Para ajudar Barbie a escapar, os serviços secretos utilizaram as famosas rotas dos ratos, as redes organizadas que ajudaram os nazistas a fugirem para a Espanha franquista e a América Latina. Uma das conexões dessas redes em Viena era um antigo oficial alemão que chegaria a ser um personagem muito importante no pós-guerra, o austríaco Kurt Waldheim (1918-2007), outro caso paradigmático da amnésia no final da II Guerra Mundial. Waldheim foi secretário-geral das Nações Unidas (1972-1981) e presidente da Áustria (1986-1992). Entretanto, seu passado como oficial da inteligência da Wehrmart nos Bálcãs o alcançou nos anos oitenta, quando foi acusado de, pelo menos, ter conhecido crimes de guerra durante a II Guerra Mundial.

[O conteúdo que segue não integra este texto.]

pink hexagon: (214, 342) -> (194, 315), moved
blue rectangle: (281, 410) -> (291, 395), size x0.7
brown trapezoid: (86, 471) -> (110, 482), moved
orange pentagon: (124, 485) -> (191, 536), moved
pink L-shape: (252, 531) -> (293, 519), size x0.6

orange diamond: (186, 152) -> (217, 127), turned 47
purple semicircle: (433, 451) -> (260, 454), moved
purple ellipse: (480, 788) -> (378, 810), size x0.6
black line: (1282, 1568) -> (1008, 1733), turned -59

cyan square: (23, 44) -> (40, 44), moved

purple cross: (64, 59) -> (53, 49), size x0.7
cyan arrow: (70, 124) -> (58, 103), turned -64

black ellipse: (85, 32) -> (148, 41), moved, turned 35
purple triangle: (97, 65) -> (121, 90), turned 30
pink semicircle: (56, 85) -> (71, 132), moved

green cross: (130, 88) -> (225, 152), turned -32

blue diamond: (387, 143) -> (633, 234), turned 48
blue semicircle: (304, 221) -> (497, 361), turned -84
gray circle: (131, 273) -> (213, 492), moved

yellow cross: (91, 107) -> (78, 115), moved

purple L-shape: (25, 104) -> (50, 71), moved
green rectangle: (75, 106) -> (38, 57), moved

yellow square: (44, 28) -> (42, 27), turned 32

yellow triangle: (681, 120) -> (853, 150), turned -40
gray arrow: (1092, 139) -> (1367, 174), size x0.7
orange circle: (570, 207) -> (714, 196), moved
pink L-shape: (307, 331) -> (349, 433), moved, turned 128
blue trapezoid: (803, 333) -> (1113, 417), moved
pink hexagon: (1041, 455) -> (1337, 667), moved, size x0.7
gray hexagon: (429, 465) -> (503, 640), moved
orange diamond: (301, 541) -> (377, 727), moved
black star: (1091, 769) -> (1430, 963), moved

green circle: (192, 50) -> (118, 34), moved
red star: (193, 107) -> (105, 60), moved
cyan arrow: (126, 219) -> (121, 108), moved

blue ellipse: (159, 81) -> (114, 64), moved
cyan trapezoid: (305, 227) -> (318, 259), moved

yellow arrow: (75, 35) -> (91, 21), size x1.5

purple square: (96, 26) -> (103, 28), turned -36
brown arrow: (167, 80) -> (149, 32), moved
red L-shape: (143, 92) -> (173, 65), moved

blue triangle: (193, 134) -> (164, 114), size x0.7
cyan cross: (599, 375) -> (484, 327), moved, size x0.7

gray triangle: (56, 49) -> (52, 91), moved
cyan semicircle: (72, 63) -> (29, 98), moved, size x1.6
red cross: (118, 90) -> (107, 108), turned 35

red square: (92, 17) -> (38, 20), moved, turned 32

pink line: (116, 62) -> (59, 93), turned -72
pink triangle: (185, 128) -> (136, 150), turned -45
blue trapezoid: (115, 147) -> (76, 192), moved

Serviu em Salônica quando todos os seus habitantes judeus foram deportados para Auschwitz —cerca de 50.000 sefaraditas, um terço da população. O organizador daquele assassinato maciço, Alois Bruner, nunca foi capturado (embora o Mossad tenha chegado a enviar-lhe cartas-bomba) e o Centro Wiesenthal confirmou no ano passado a sua morte. Uma comissão internacional de historiadores determinou que não havia provas de que Waldheim tivesse participado pessoalmente de crimes de guerra, mas também afirmou ser impossível que não conhecesse o que ocorria ao seu redor. Embora tenha sido declarado persona non grata nos Estados Unidos, foi condecorado por João Paulo II em 1994. Faleceu em 2007 e foi enterrado com todas as honras em Viena.
Talvez nenhum caso ilustre com tanta precisão o ocorrido com os nazistas depois da II Guerra Mundial como a história de Karl Silberbauer (1911-1972), o homem que prendeu a vítima mais famosa da Shoah, Anne Frank, a menina alemã que se escondeu com sua família em uma casa dos canais de Amsterdã e cujo diário se transformou em um símbolo da morte de seis milhões de judeus durante o Holocausto.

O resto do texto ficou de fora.